El asesinato de Miguel Uribe Turbay ha dolido a millones de colombianos. La pena trasciende los quehaceres y debates internos del partido al que pertenecía, el Centro Democrático. Y, por supuesto, va mucho más allá de lo que algunos voceros de izquierda pretendieron al minimizar su valor mediante referencias a su abuelo o a sus posturas políticas en las redes sociales.
Es difícil explicar las emociones que desató el magnicidio. Dolor por tratarse de un hombre joven. Impotencia al recordar que él mismo había quedado huérfano en la infancia por ese eterno retorno de la violencia que ahora lo alcanzó de nuevo. Tristeza por su esposa María Claudia, por su hijo pequeño y por toda su familia. Y, sobre todo, rechazo porque fue asesinado cuando expresaba sus ideas de manera abierta y pacífica, en la carrera por la candidatura presidencial. La sensación de desamparo ciudadano es evidente: un golpe brutal al sistema democrático.
En lo personal, sentí desilusión cuando la viuda de Miguel politizó abruptamente esta etapa de duelo al acusar a la senadora María Fernanda Cabal de amenazarla. No comparto la orientación política de Cabal, aunque reconozco en ella una virtud escasa: dice lo que piensa. Lo de María Claudia sonó más a política de la pequeña, un gesto mezquino en un momento en que el país esperaba grandeza. Francamente, no vi amenaza alguna.

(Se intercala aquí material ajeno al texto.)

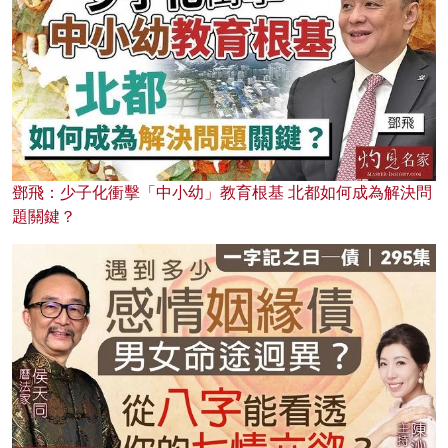
鄧飛：少子化衝擊「中小幼」教育根基 北都如何成為解決問
題關鍵？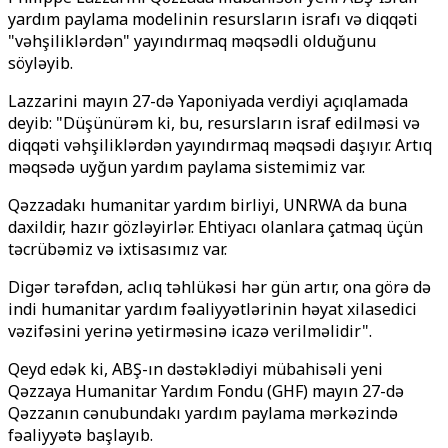
yardım paylama modelinin resursların israfı və diqqəti
"vəhşiliklərdən" yayındırmaq məqsədli olduğunu
söyləyib.
Lazzarini mayın 27-də Yaponiyada verdiyi açıqlamada
deyib: "Düşünürəm ki, bu, resursların israf edilməsi və
diqqəti vəhşiliklərdən yayındırmaq məqsədi daşıyır. Artıq
məqsədə uyğun yardım paylama sistemimiz var.
Qəzzadakı humanitar yardım birliyi, UNRWA da buna
daxildir, hazır gözləyirlər. Ehtiyacı olanlara çatmaq üçün
təcrübəmiz və ixtisasımız var.
Digər tərəfdən, aclıq təhlükəsi hər gün artır, ona görə də
indi humanitar yardım fəaliyyətlərinin həyat xilasedici
vəzifəsini yerinə yetirməsinə icazə verilməlidir".
Qeyd edək ki, ABŞ-ın dəstəklədiyi mübahisəli yeni
Qəzzaya Humanitar Yardım Fondu (GHF) mayın 27-də
Qəzzanın cənubundakı yardım paylama mərkəzində
fəaliyyətə başlayıb.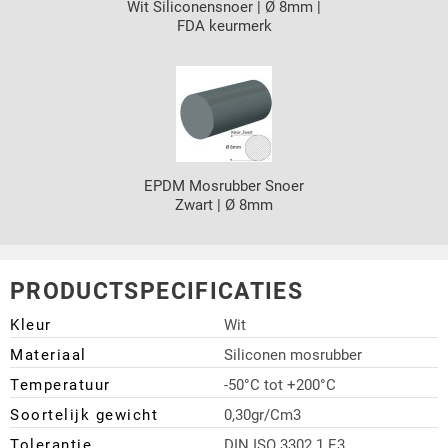
Wit Siliconensnoer | Ø 8mm |
FDA keurmerk
EPDM Mosrubber Snoer
Zwart | Ø 8mm
PRODUCTSPECIFICATIES
Kleur
Wit
Materiaal
Siliconen mosrubber
Temperatuur
-50°C tot +200°C
Soortelijk gewicht
0,30gr/Cm3
Tolerantie
DIN ISO 3302.1 E3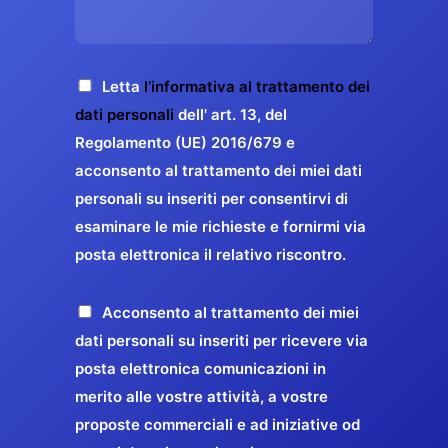
s
e
z
o
a
r
o
*
g
g
E
g
A
Letta
l’informativa al trattamento dei
a
m
i
c
dati personali
dell' art. 13, del
a
r
o
c
Regolamento (UE) 2016/679 e
i
a
*
e
acconsento al trattamento dei miei dati
l
n
t
*
personali su inseriti per consentirvi di
t
t
esaminare le mie richieste e fornirmi via
a
i
posta elettronica il relativo riscontro.
z
r
i
e
o
P
Acconsento al trattamento dei miei
l
n
r
dati personali su inseriti per ricevere via
a
e
o
posta elettronica comunicazioni in
q
G
p
merito alle vostre attività, a vostre
u
D
o
proposte commerciali e ad iniziative od
a
P
s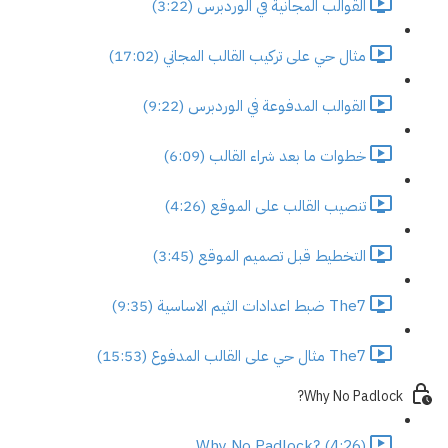
القوالب المجانية في الوردبرس (3:22)
مثال حي على تركيب القالب المجاني (17:02)
القوالب المدفوعة في الوردبرس (9:22)
خطوات ما بعد شراء القالب (6:09)
تنصيب القالب على الموقع (4:26)
التخطيط قبل تصميم الموقع (3:45)
The7 ضبط اعدادات الثيم الاساسية (9:35)
The7 مثال حي على القالب المدفوع (15:53)
Why No Padlock?
Why No Padlock? (4:26)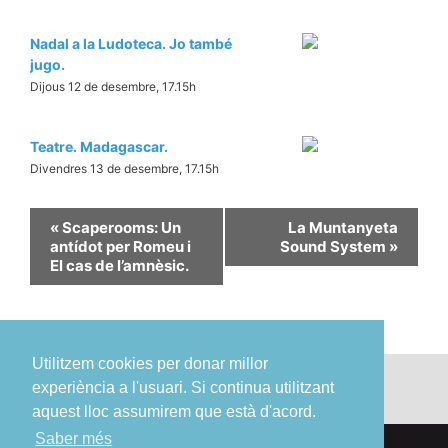
Nadal a la Ludoteca. Jo també
jugo.
Dijous 12 de desembre, 17.15h
Teatre. Madagascar.
Divendres 13 de desembre, 17.15h
«
Scaperooms: Un
La Muntanyeta
antídot per Romeu i
Sound System
»
El cas de l’amnèsic.
Utilitzem cookies per donar millor
experiència a l'usuari. Si continua utilitzant
aquest lloc assumirem que està d'acord.
Saber més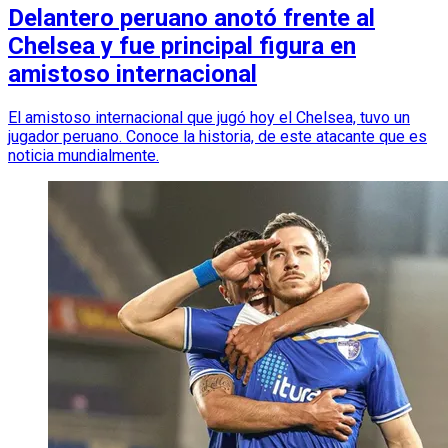
Delantero peruano anotó frente al
Chelsea y fue principal figura en
amistoso internacional
El amistoso internacional que jugó hoy el Chelsea, tuvo un
jugador peruano. Conoce la historia, de este atacante que es
noticia mundialmente.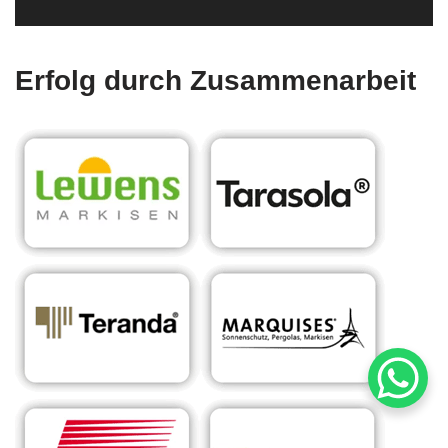
Erfolg durch Zusammenarbeit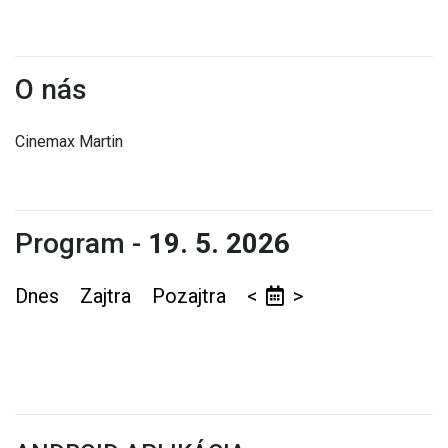
O nás
Cinemax Martin
Program -
19. 5. 2026
Dnes
Zajtra
Pozajtra
<
>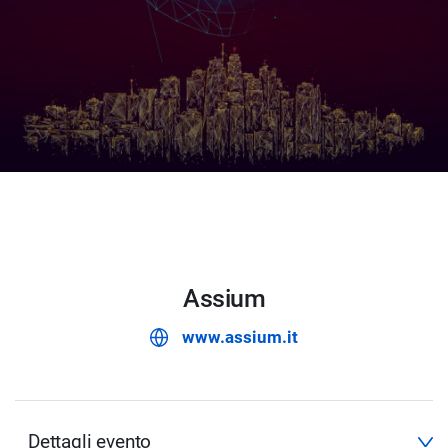
Assium
www.assium.it
Dettagli evento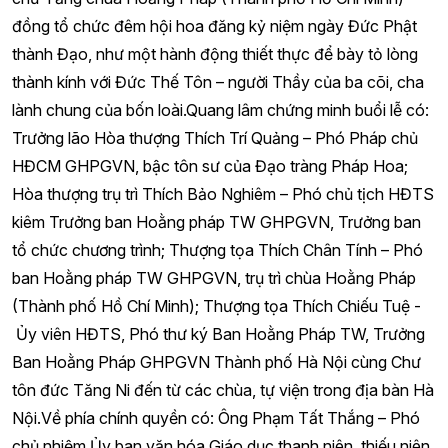
đồng tổ chức đêm hội hoa đăng kỷ niệm ngày Đức Phật
thành Đạo, như một hành động thiết thực để bày tỏ lòng
thành kính với Đức Thế Tôn – người Thầy của ba cõi, cha
lành chung của bốn loài.Quang lâm chứng minh buổi lễ có:
Trưởng lão Hòa thượng Thích Trí Quảng – Phó Pháp chủ
HĐCM GHPGVN, bậc tôn sư của Đạo tràng Pháp Hoa;
Hòa thượng trụ trì Thích Bảo Nghiêm – Phó chủ tịch HĐTS
kiêm Trưởng ban Hoằng pháp TW GHPGVN, Trưởng ban
tổ chức chương trình; Thượng tọa Thích Chân Tính – Phó
ban Hoằng pháp TW GHPGVN, trụ trì chùa Hoằng Pháp
(Thành phố Hồ Chí Minh); Thượng tọa Thích Chiếu Tuệ -
Ủy viên HĐTS, Phó thư ký Ban Hoằng Pháp TW, Trưởng
Ban Hoằng Pháp GHPGVN Thành phố Hà Nội cùng Chư
tôn đức Tăng Ni đến từ các chùa, tự viện trong địa bàn Hà
Nội.Về phía chính quyền có: Ông Phạm Tất Thắng – Phó
chủ nhiệm Ủy ban văn hóa Giáo dục thanh niên, thiếu niên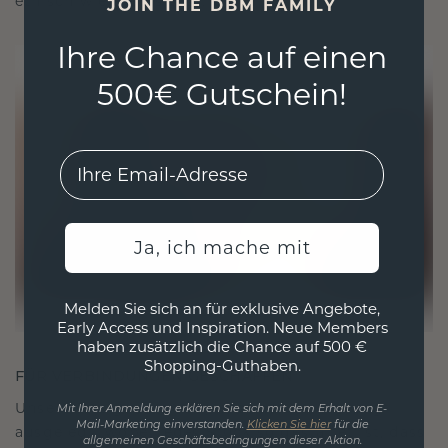
ethisch wie exquisit ist.
JOIN THE DBM FAMILY
Ihre Chance auf einen
500€ Gutschein!
EMail
Ja, ich mache mit
Melden Sie sich an für exklusive Angebote,
Early Access und Inspiration. Neue Members
haben zusätzlich die Chance auf 500 €
Shopping-Guthaben.
FÜR VERBINDUNGEN GESCHAFFEN
Unsere Designphilosophie ist auf Verbindung
Mit Ihrer Anmeldung erklären Sie sich mit dem Erhalt von E-
Mail-Marketing einverstanden.
Klicken Sie hier
für die
ausgelegt, wobei jedes Stück so gestaltet ist, dass
allgemeinen Geschäftsbedingungen dieser Aktion.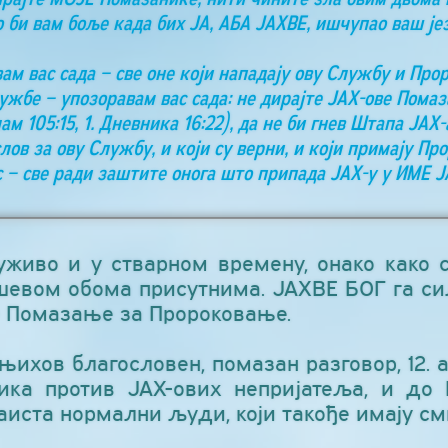
о би вам боље када бих ЈА, АБА ЈАХВЕ, ишчупао ваш је
ам вас сада – све оне који нападају ову Службу и Про
жбе – упозоравам вас сада: не дирајте ЈАХ-ове Пом
 105:15, 1. Дневника 16:22), да не би гнев Штапа ЈАХ-
слов за ову Службу, и који су верни, и који примају П
с – све ради заштите онога што припада ЈАХ-у у ИМЕ 
уживо и у стварном времену, онако како 
шевом обома присутнима. ЈАХВЕ БОГ га сил
е Помазање за Пророковање.
ихов благословен, помазан разговор, 12. ап
ика против ЈАХ-ових непријатеља, и до 
аиста нормални људи, који такође имају см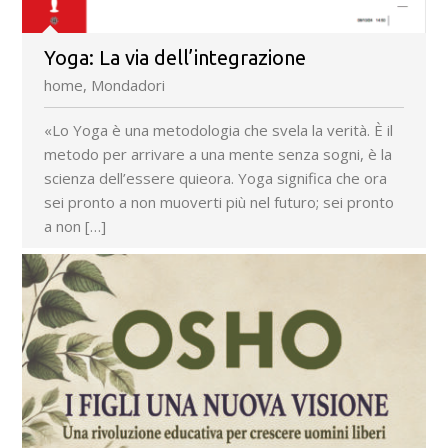
Yoga: La via dell’integrazione
home, Mondadori
«Lo Yoga è una metodologia che svela la verità. È il
metodo per arrivare a una mente senza sogni, è la
scienza dell’essere quieora. Yoga significa che ora
sei pronto a non muoverti più nel futuro; sei pronto
a non […]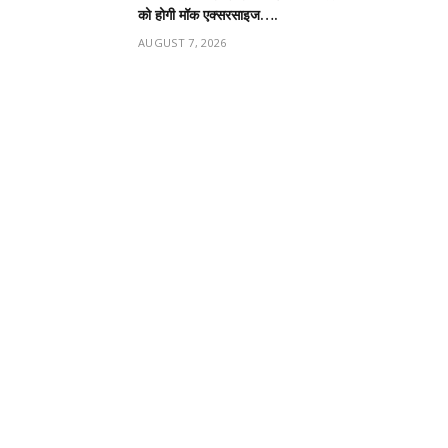
को होगी मॉक एक्सरसाइज….
AUGUST 7, 2026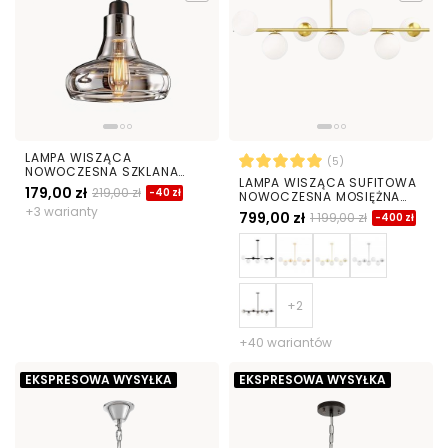
LAMPA WISZĄCA
(5)
NOWOCZESNA SZKLANA
LAMPA WISZĄCA SUFITOWA
AVONI
179,00 zł
219,00 zł
-40 zł
NOWOCZESNA MOSIĘŻNA
BIAŁE KULE FREDICA 7
+3 warianty
799,00 zł
1 199,00 zł
-400 zł
+40 wariantów
EKSPRESOWA WYSYŁKA
EKSPRESOWA WYSYŁKA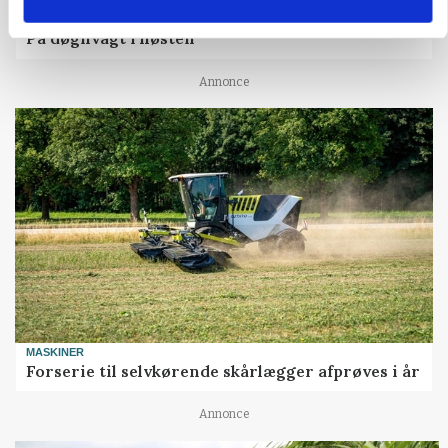
PLANTER
På døgnvagt i høsten
Annonce
MASKINER
Forserie til selvkørende skårlægger afprøves i år
Annonce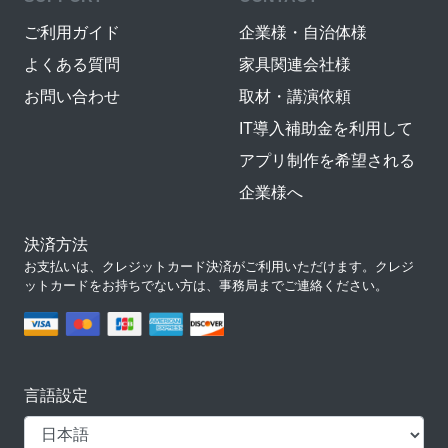
ご利用ガイド
企業様・自治体様
よくある質問
家具関連会社様
お問い合わせ
取材・講演依頼
IT導入補助金を利用して
アプリ制作を希望される
企業様へ
決済方法
お支払いは、クレジットカード決済がご利用いただけます。クレジ
ットカードをお持ちでない方は、事務局までご連絡ください。
言語設定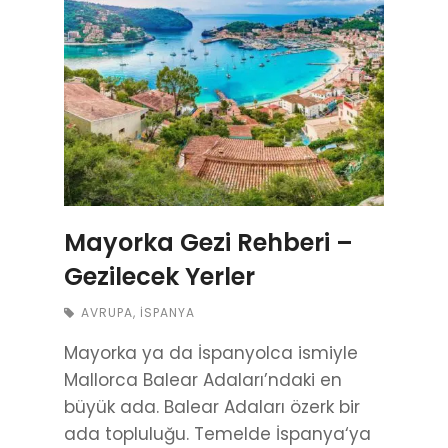
Mayorka Gezi Rehberi –
Gezilecek Yerler
AVRUPA
,
İSPANYA
Mayorka ya da İspanyolca ismiyle
Mallorca Balear Adaları’ndaki en
büyük ada. Balear Adaları özerk bir
ada topluluğu. Temelde İspanya‘ya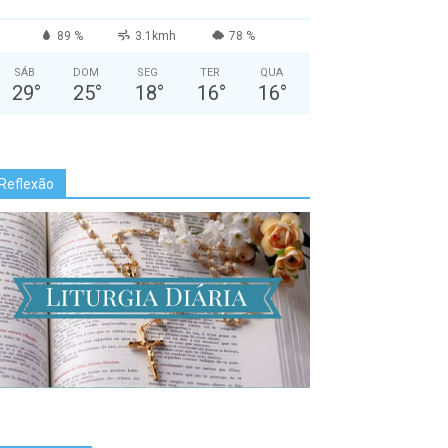
89 %
3.1kmh
78 %
SÁB
DOM
SEG
TER
QUA
29
°
25
°
18
°
16
°
16
°
Reflexão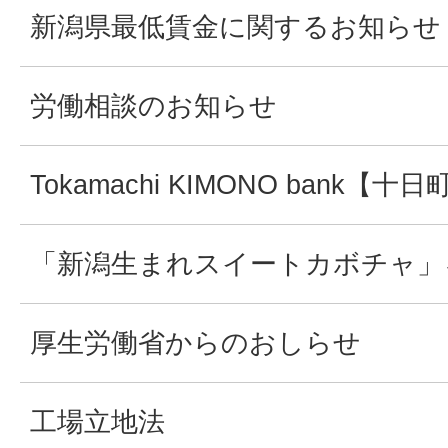
新潟県最低賃金に関するお知らせ
労働相談のお知らせ
Tokamachi KIMONO bank
「新潟生まれスイートカボチャ」
厚生労働省からのおしらせ
工場立地法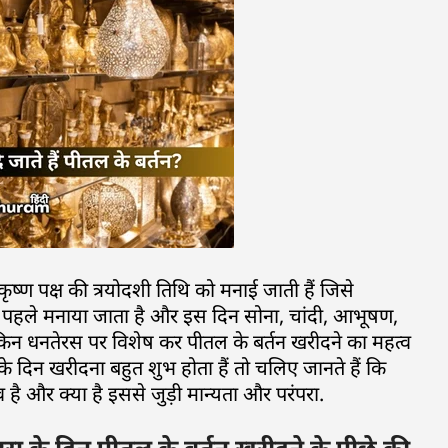
ृष्ण पक्ष की त्रयोदशी तिथि को मनाई जाती हैं जिसे
से पहले मनाया जाता है और इस दिन सोना, चांदी, आभूषण,
किन धनतेरस पर विशेष कर पीतल के बर्तन खरीदने का महत्व
के दिन खरीदना बहुत शुभ होता हैं तो चलिए जानते हैं कि
है और क्या है इससे जुड़ी मान्यता और परंपरा.
के दिन पीतल के बर्तन खरीदने के पीछे की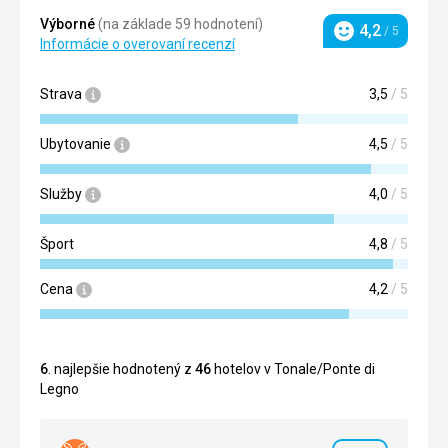
Výborné
(na základe 59 hodnotení)
4,2
/ 5
Hodnotenie
Informácie o overovaní recenzí
Strava
3,5
/ 5
Ubytovanie
4,5
/ 5
Služby
4,0
/ 5
Šport
4,8
/ 5
Cena
4,2
/ 5
6
. najlepšie hodnotený z
46
hotelov v Tonale/Ponte di
Legno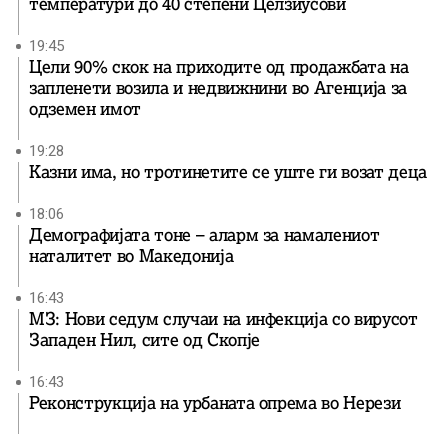
температури до 40 степени Целзиусови
19:45
Цели 90% скок на приходите од продажбата на
запленети возила и недвижнини во Агенција за
одземен имот
19:28
Казни има, но тротинетите се уште ги возат деца
18:06
Демографијата тоне – аларм за намалениот
наталитет во Македонија
16:43
МЗ: Нови седум случаи на инфекција со вирусот
Западен Нил, сите од Скопје
16:43
Реконструкција на урбаната опрема во Нерези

Algo similar, por lo mezquino, había ocurrido en el entierro de Miguel, cuando su padre transformó el sepelio en un acto político. No es pecado hacerlo, claro está, pero su frase final —“tenemos una oportunidad de cambiar el rumbo en 2026”— se sintió más como un anuncio personal de su precandidatura que como un homenaje a su hijo. En pleno entierro, la autoproclamación dio pena ajena. A los pocos días, convertido en “heredero” de su hijo, constatamos su ambición
Algo similar, por lo mezquino, había ocurrido en el entierro de Miguel, cuando su padre transformó el sepelio en un acto político
En medio del dolor, cuando aún había esperanza de que Miguel Uribe sobreviviera, se llegó a especular que su esposa o su hermana podrían asumir sus banderas, pensando en el largo proceso de recuperación, que a muchos nos parecía posible en nuestra imaginación ilusa. Nuevas caras, mujeres, quizá con discursos de reconciliación. De hecho, las primeras palabras de Claudia en el Capitolio, el día del fallecimiento, fueron esperanzadoras: un rechazo claro a la violencia y un llamado a honrar a Miguel con amor en el corazón.
Por eso veo decepcionante que la primera aparición pública de María Claudia haya sido para darle un “tiestazo” a una senadora del mismo partido de Miguel, como si el magnicidio no trascendiera los estrechos límites de una disputa interna. El país merecía un mensaje de altura, no un mal sabor.